### ACTIVITY
Your job is to set down the stretch of entries that opens with the line containing "WHAT IS DEBT RELIEF?" and closes with the line containing "Any dispute relating". Keep both end lines, copy each exactly, and add nothing.
^^^^^^^^
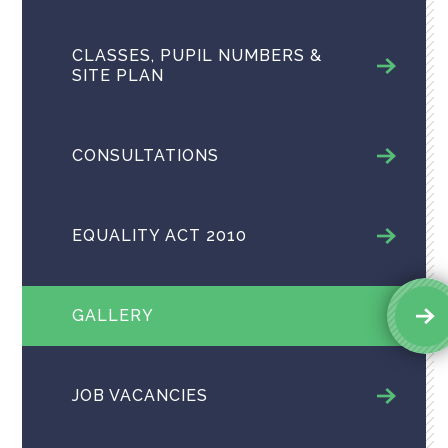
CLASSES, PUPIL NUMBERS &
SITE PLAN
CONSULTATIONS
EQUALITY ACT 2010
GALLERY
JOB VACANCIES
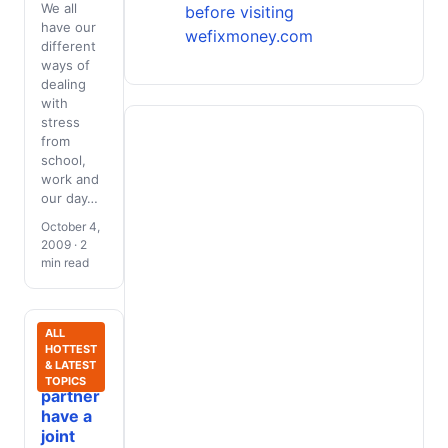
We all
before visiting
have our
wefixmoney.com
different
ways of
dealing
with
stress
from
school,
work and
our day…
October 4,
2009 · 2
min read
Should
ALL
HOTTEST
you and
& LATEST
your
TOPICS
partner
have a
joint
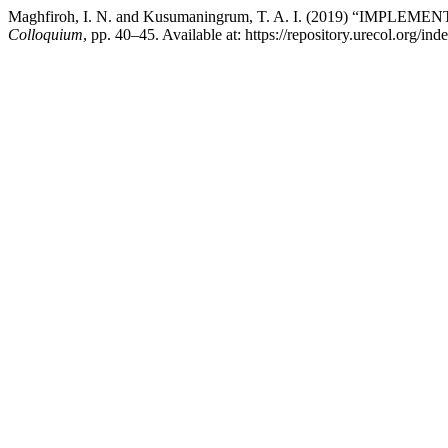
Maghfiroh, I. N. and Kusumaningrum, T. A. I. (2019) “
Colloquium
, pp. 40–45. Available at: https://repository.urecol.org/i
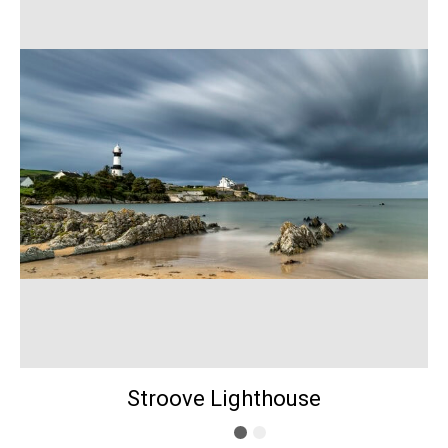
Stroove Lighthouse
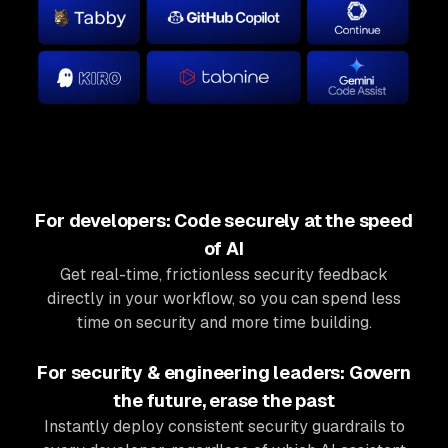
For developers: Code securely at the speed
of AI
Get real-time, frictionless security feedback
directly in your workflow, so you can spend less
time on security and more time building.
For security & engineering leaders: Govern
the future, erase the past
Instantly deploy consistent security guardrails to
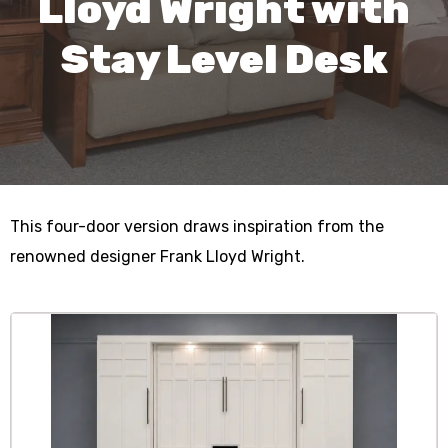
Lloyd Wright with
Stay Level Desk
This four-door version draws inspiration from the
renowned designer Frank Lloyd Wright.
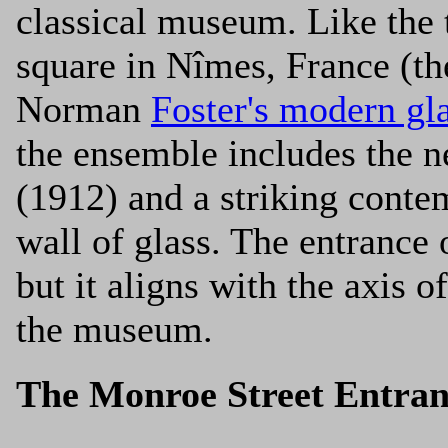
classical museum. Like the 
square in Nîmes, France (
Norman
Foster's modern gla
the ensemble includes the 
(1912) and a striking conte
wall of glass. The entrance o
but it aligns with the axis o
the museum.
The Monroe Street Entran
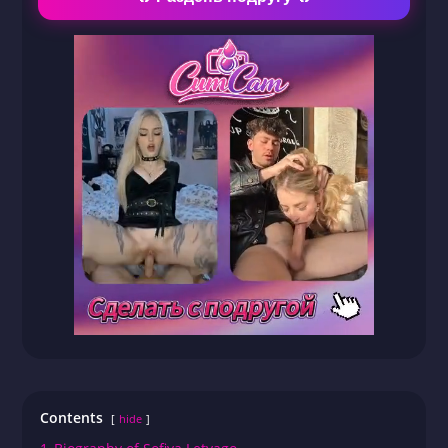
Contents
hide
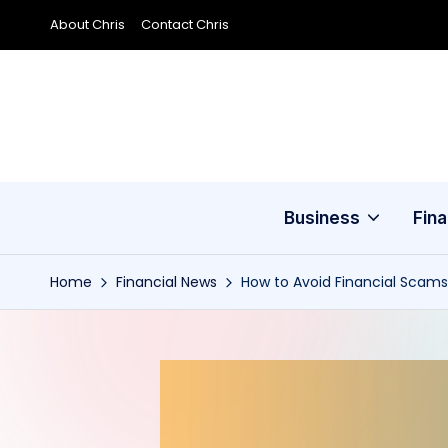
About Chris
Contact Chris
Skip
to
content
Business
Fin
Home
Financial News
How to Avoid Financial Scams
^^^^^^^^
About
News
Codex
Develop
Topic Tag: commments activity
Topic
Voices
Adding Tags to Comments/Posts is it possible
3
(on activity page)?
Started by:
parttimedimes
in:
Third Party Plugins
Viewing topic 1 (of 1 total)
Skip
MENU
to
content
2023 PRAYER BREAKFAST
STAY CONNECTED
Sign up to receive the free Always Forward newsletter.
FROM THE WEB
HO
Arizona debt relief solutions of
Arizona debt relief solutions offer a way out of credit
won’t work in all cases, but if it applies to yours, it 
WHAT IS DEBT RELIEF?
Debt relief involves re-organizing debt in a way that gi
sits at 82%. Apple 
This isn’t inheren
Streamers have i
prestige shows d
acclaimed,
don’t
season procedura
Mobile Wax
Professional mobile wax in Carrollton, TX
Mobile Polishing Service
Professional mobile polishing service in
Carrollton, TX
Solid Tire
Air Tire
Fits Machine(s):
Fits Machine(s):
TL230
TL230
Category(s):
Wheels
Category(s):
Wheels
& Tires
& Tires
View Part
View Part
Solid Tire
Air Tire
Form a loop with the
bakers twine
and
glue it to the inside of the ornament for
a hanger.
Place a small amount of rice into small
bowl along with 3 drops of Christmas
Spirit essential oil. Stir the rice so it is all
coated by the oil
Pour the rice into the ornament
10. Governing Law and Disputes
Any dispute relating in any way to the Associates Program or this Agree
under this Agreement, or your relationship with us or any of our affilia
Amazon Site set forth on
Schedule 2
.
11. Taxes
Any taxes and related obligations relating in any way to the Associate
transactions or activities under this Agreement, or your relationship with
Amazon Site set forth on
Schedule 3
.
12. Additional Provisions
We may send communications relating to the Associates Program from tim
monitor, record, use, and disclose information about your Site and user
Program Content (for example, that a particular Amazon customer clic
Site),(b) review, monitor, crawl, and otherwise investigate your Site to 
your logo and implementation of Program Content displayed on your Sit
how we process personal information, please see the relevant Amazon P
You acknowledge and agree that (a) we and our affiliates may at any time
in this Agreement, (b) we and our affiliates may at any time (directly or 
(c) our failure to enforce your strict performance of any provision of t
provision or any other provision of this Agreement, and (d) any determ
^^^^^^^^
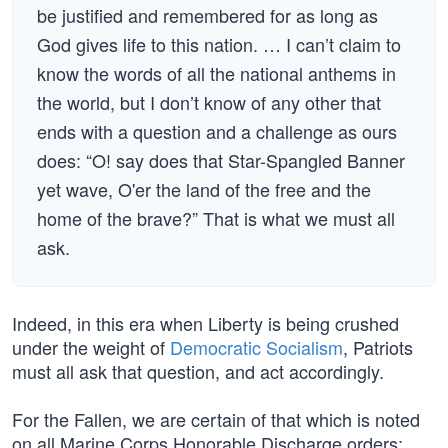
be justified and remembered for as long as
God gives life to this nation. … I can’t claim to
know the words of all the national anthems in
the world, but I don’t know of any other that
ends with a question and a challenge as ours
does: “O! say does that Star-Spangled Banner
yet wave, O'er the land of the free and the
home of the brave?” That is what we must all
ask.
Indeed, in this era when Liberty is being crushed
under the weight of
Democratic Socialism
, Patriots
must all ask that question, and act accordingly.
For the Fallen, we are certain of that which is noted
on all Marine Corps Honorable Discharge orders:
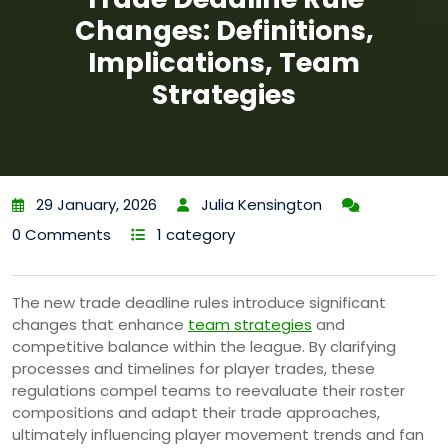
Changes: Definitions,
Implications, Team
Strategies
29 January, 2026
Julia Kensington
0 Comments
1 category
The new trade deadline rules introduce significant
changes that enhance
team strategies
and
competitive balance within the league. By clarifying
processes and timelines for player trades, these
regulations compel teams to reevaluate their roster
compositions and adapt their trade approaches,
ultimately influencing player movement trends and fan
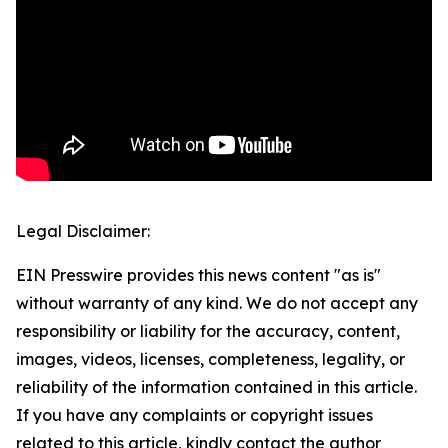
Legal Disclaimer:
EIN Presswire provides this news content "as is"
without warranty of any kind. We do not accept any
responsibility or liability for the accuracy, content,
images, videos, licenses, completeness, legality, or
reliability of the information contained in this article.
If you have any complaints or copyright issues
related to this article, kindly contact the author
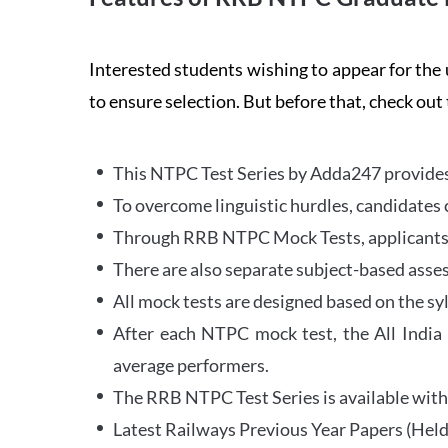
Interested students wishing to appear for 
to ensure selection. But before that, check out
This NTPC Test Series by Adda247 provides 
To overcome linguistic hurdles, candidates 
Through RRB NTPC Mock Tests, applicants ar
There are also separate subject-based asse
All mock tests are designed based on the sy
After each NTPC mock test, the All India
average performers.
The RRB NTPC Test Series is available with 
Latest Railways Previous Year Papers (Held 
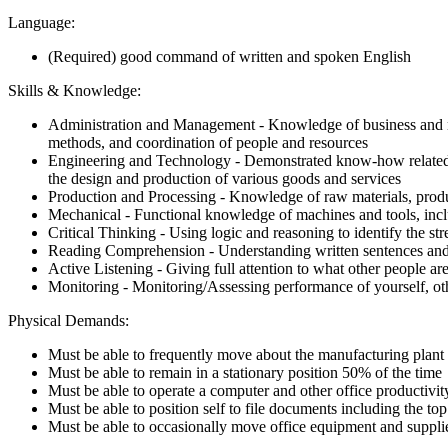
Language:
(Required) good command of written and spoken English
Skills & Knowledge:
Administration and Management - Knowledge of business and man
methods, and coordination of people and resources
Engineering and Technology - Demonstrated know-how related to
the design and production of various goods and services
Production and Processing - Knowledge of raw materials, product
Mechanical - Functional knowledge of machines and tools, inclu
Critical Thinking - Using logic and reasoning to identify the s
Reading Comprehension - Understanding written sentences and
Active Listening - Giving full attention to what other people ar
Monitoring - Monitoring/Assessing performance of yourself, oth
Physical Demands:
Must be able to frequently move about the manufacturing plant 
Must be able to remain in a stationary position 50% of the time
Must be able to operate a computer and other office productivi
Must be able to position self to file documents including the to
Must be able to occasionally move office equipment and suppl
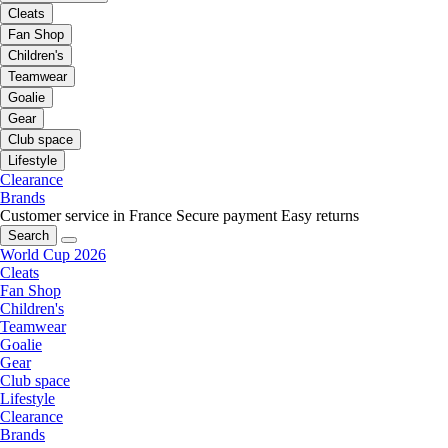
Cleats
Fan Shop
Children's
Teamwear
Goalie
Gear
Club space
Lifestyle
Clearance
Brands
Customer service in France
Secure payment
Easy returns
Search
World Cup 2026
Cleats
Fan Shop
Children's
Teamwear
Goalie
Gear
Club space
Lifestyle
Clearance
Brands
^^^^^^^^
### SOLUTION TO THIS EXERCISE
WHAT IS DEBT RELIEF?
Debt relief involves re-organizing debt in a way that gi
sits at 82%. Apple 
This isn’t inheren
Streamers have i
prestige shows d
acclaimed,
don’t
season procedura
Mobile Wax
Professional mobile wax in Carrollton, TX
Mobile Polishing Service
Professional mobile polishing service in
Carrollton, TX
Solid Tire
Air Tire
Fits Machine(s):
Fits Machine(s):
TL230
TL230
Category(s):
Wheels
Category(s):
Wheels
& Tires
& Tires
View Part
View Part
Solid Tire
Air Tire
Form a loop with the
bakers twine
and
glue it to the inside of the ornament for
a hanger.
Place a small amount of rice into small
bowl along with 3 drops of Christmas
Spirit essential oil. Stir the rice so it is all
coated by the oil
Pour the rice into the ornament
10. Governing Law and Disputes
Any dispute relating in any way to the Associates Program or this Agree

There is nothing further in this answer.